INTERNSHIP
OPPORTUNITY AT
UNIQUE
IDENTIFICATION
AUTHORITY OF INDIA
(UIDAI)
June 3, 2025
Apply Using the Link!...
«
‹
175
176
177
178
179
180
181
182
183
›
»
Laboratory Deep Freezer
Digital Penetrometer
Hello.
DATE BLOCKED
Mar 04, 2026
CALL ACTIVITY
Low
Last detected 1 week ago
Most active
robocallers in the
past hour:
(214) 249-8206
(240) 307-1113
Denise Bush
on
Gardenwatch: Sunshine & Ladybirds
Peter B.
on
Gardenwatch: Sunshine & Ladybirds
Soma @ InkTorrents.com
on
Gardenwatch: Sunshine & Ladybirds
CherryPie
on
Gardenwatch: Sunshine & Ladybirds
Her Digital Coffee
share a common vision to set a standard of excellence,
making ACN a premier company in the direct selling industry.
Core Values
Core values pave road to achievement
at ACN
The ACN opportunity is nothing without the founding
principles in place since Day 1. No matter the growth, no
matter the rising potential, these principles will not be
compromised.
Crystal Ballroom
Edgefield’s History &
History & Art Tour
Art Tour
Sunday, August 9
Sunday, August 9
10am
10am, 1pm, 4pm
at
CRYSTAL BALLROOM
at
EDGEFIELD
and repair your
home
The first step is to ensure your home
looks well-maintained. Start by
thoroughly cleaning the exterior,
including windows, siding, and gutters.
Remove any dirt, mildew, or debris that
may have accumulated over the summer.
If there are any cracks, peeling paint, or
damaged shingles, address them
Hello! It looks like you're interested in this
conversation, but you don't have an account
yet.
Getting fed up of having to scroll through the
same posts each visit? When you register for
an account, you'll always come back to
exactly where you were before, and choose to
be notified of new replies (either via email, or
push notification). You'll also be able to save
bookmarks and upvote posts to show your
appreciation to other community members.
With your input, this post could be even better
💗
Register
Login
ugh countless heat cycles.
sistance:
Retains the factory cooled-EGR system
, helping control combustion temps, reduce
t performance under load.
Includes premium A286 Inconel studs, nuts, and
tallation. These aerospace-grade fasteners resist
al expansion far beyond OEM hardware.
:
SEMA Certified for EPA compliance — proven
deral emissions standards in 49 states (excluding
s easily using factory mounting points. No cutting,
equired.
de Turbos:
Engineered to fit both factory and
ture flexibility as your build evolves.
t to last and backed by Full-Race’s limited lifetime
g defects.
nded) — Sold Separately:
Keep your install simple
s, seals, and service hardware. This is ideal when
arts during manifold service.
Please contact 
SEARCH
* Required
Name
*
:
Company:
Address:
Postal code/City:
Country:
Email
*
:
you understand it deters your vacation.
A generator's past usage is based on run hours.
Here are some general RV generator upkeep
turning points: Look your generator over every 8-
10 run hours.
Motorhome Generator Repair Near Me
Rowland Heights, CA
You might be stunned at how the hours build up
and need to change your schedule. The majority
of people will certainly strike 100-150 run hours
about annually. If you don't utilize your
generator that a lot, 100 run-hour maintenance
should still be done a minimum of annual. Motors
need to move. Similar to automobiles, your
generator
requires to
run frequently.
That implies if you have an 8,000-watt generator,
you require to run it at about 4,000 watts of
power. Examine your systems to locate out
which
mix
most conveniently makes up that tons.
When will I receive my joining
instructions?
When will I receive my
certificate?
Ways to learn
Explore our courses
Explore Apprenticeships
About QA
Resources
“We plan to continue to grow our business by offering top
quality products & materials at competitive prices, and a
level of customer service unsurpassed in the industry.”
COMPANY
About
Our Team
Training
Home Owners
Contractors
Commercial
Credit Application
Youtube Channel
#####
#### [The task]
Which lines of the listing above hold the word "industry"? Copy each of them.

#### [Answer for this exercise]
making ACN a premier company in the direct selling industry.
level of customer service unsurpassed in the industry.”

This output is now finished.